### PROBLEM DESCRIPTION
Omitting all pictures, copy word for word the lines from the line containing "IOX-AUXM Installation Guide" through the final line of the entries.

### GIVEN RECORDS
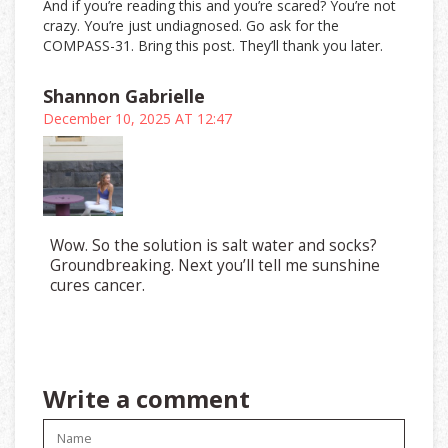
And if you’re reading this and you’re scared? You’re not
crazy. You’re just undiagnosed. Go ask for the
COMPASS-31. Bring this post. They’ll thank you later.
Shannon Gabrielle
December 10, 2025 AT 12:47
Wow. So the solution is salt water and socks?
Groundbreaking. Next you’ll tell me sunshine
cures cancer.
Write a comment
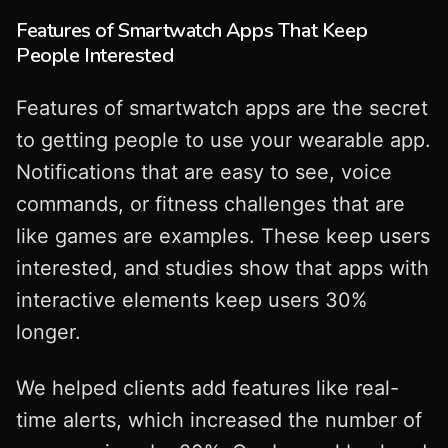
Features of Smartwatch Apps That Keep
People Interested
Features of smartwatch apps are the secret
to getting people to use your wearable app.
Notifications that are easy to see, voice
commands, or fitness challenges that are
like games are examples. These keep users
interested, and studies show that apps with
interactive elements keep users 30%
longer.
We helped clients add features like real-
time alerts, which increased the number of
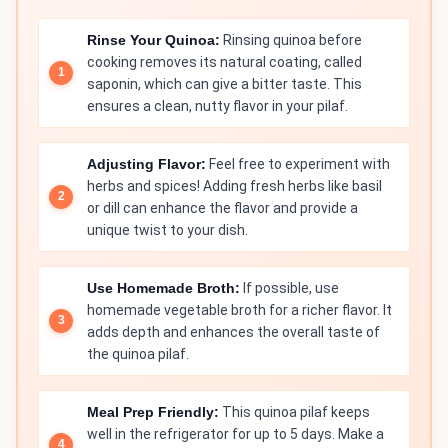
Rinse Your Quinoa:
Rinsing quinoa before
cooking removes its natural coating, called
saponin, which can give a bitter taste. This
ensures a clean, nutty flavor in your pilaf.
Adjusting Flavor:
Feel free to experiment with
herbs and spices! Adding fresh herbs like basil
or dill can enhance the flavor and provide a
unique twist to your dish.
Use Homemade Broth:
If possible, use
homemade vegetable broth for a richer flavor. It
adds depth and enhances the overall taste of
the quinoa pilaf.
Meal Prep Friendly:
This quinoa pilaf keeps
well in the refrigerator for up to 5 days. Make a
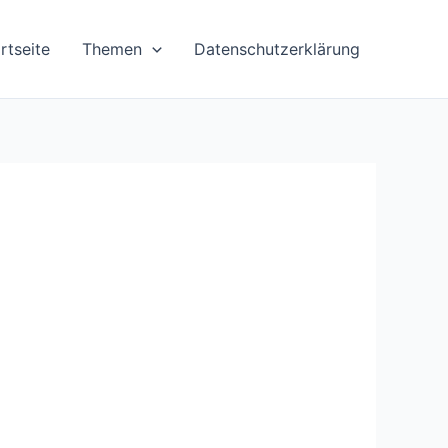
rtseite
Themen
Datenschutzerklärung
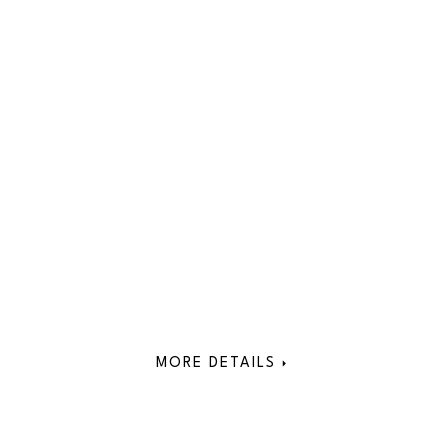
MORE DETAILS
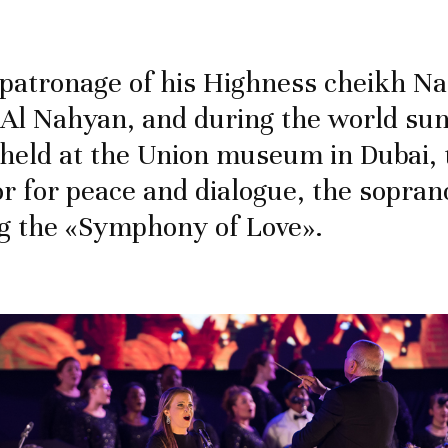
patronage of his Highness cheikh N
Al Nahyan, and during the world su
 held at the Union museum in Dubai, 
 for peace and dialogue, the sopran
g the «Symphony of Love».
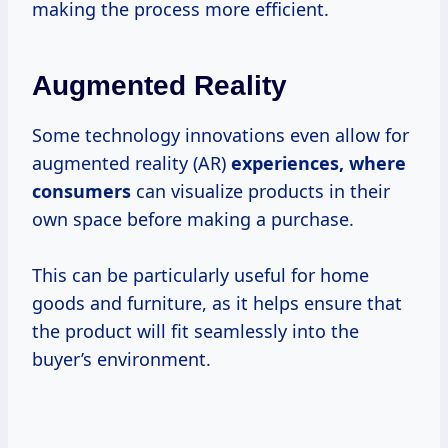
making the process more efficient.
Augmented Reality
Some technology innovations even allow for
augmented reality (AR)
experiences,
where
consumers
can visualize products in their
own space before making a purchase.
This can be particularly useful for home
goods and furniture, as it helps ensure that
the product will fit seamlessly into the
buyer’s environment.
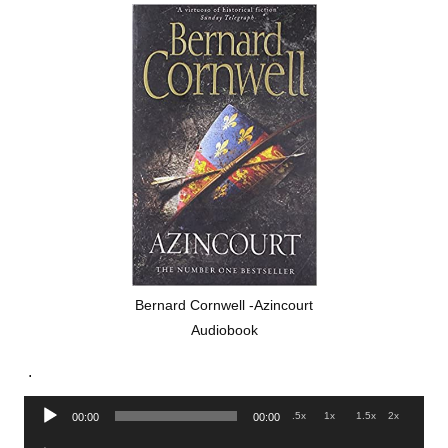
Bernard Cornwell -Azincourt
Audiobook
.
Audio
.5x
1x
1.5x
2x
00:00
00:00
Player
Audio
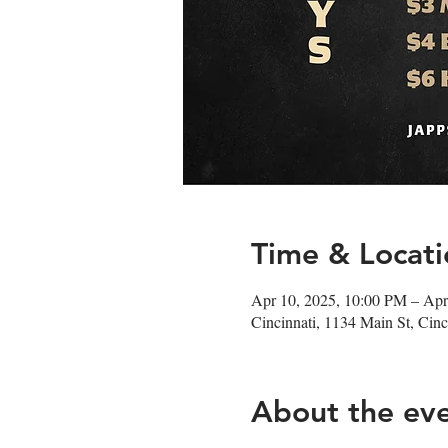
Time & Locati
Apr 10, 2025, 10:00 PM – Apr
Cincinnati, 1134 Main St, Ci
About the ev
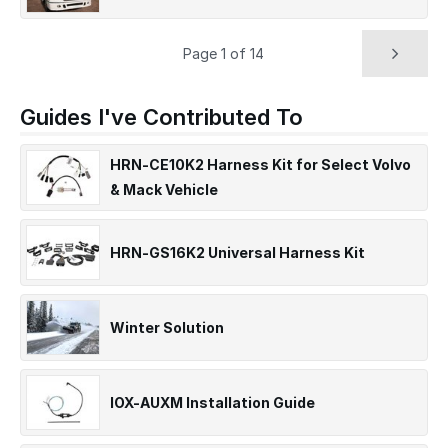
Page 1 of 14
Guides I've Contributed To
HRN-CE10K2 Harness Kit for Select Volvo
& Mack Vehicle
HRN-GS16K2 Universal Harness Kit
Winter Solution
IOX-AUXM Installation Guide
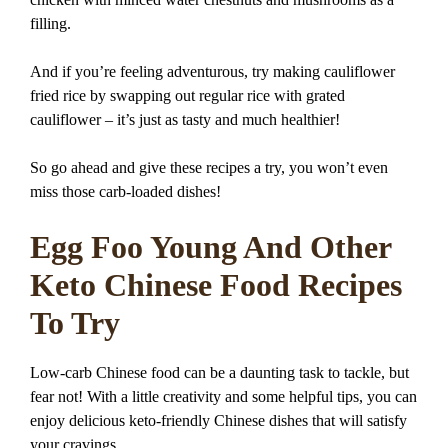
filling.
And if you’re feeling adventurous, try making cauliflower
fried rice by swapping out regular rice with grated
cauliflower – it’s just as tasty and much healthier!
So go ahead and give these recipes a try, you won’t even
miss those carb-loaded dishes!
Egg Foo Young And Other
Keto Chinese Food Recipes
To Try
Low-carb Chinese food can be a daunting task to tackle, but
fear not! With a little creativity and some helpful tips, you can
enjoy delicious keto-friendly Chinese dishes that will satisfy
your cravings.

### WRITTEN RESPONSE
IOX-AUXM Installation Guide
filling.
And if you’re feeling adventurous, try making cauliflower
fried rice by swapping out regular rice with grated
cauliflower – it’s just as tasty and much healthier!
So go ahead and give these recipes a try, you won’t even
miss those carb-loaded dishes!
Egg Foo Young And Other
Keto Chinese Food Recipes
To Try
Low-carb Chinese food can be a daunting task to tackle, but
fear not! With a little creativity and some helpful tips, you can
enjoy delicious keto-friendly Chinese dishes that will satisfy
your cravings.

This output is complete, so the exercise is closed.